The role of human rights in implementing socially responsible seafood

Last modified: 
February 1, 2019 - 3:28pm
Type: Journal Article
Year of publication: 2019
Date published: 01/2019
Authors: Lydia Teh, Richard Caddell, Edward Allison, Elena Finkbeiner, John Kittinger, Katrina Nakamura, Yoshitaka Ota
Journal title: PLOS ONE
Volume: 14
Issue: 1
Pages: e0210241

Sustainability standards for seafood mainly address environmental performance criteria and are less concerned with the welfare of fisheries workers who produce the seafood.

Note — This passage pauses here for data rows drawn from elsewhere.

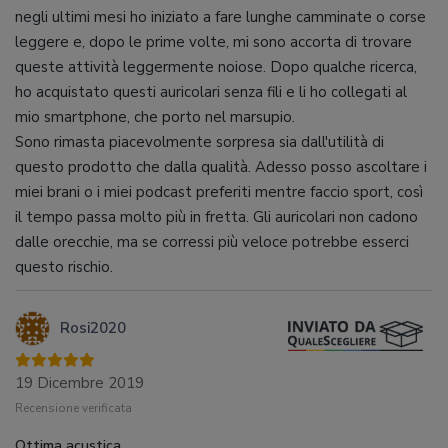
negli ultimi mesi ho iniziato a fare lunghe camminate o corse
leggere e, dopo le prime volte, mi sono accorta di trovare
queste attività leggermente noiose. Dopo qualche ricerca,
ho acquistato questi auricolari senza fili e li ho collegati al
mio smartphone, che porto nel marsupio.
Sono rimasta piacevolmente sorpresa sia dall'utilità di
questo prodotto che dalla qualità. Adesso posso ascoltare i
miei brani o i miei podcast preferiti mentre faccio sport, così
il tempo passa molto più in fretta. Gli auricolari non cadono
dalle orecchie, ma se corressi più veloce potrebbe esserci
questo rischio.
Rosi2020
19 Dicembre 2019
Recensione verificata
Ottima acustica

Yet human rights violations such as slavery and human trafficking are widespread in fisheries around the world, and underscore the need for certification bodies and other seafood supply chain actors to improve social performance, in addition to addressing environmental challenges. Calls for socially responsible seafood have referenced human rights law and policy frameworks to shape the guiding principles of socially responsible seafood and to provide the legal machinery to implement these aspirations, but practical guidance on how to achieve this is lacking. To provide clarity on this challenge, we reviewed the literature concerning human rights in the seafood supply chain, and prepared an analysis of opportunities and challenges to implement socially responsible seafood through relevant human rights, legal and policy instruments. We observe that human rights laws are generally framed in favour of addressing violations of civil and political rights, but there remains considerable scope for applying economic, social and cultural (ESC) rights in this context. Other challenges include weakly defined ESC rights infringements, a lack of straightforward mechanisms to enforce human rights entitlements, and practical difficulties such as resources to support and secure rights. On the positive side, governments can draw on international instruments to inspire national policies and legislation to eliminate illegalities from the seafood supply chain. However, for socially responsible seafood principles to translate into tangible actions, these objectives must be rooted in clear legal obligations and be supported by sufficient national capacity and political will.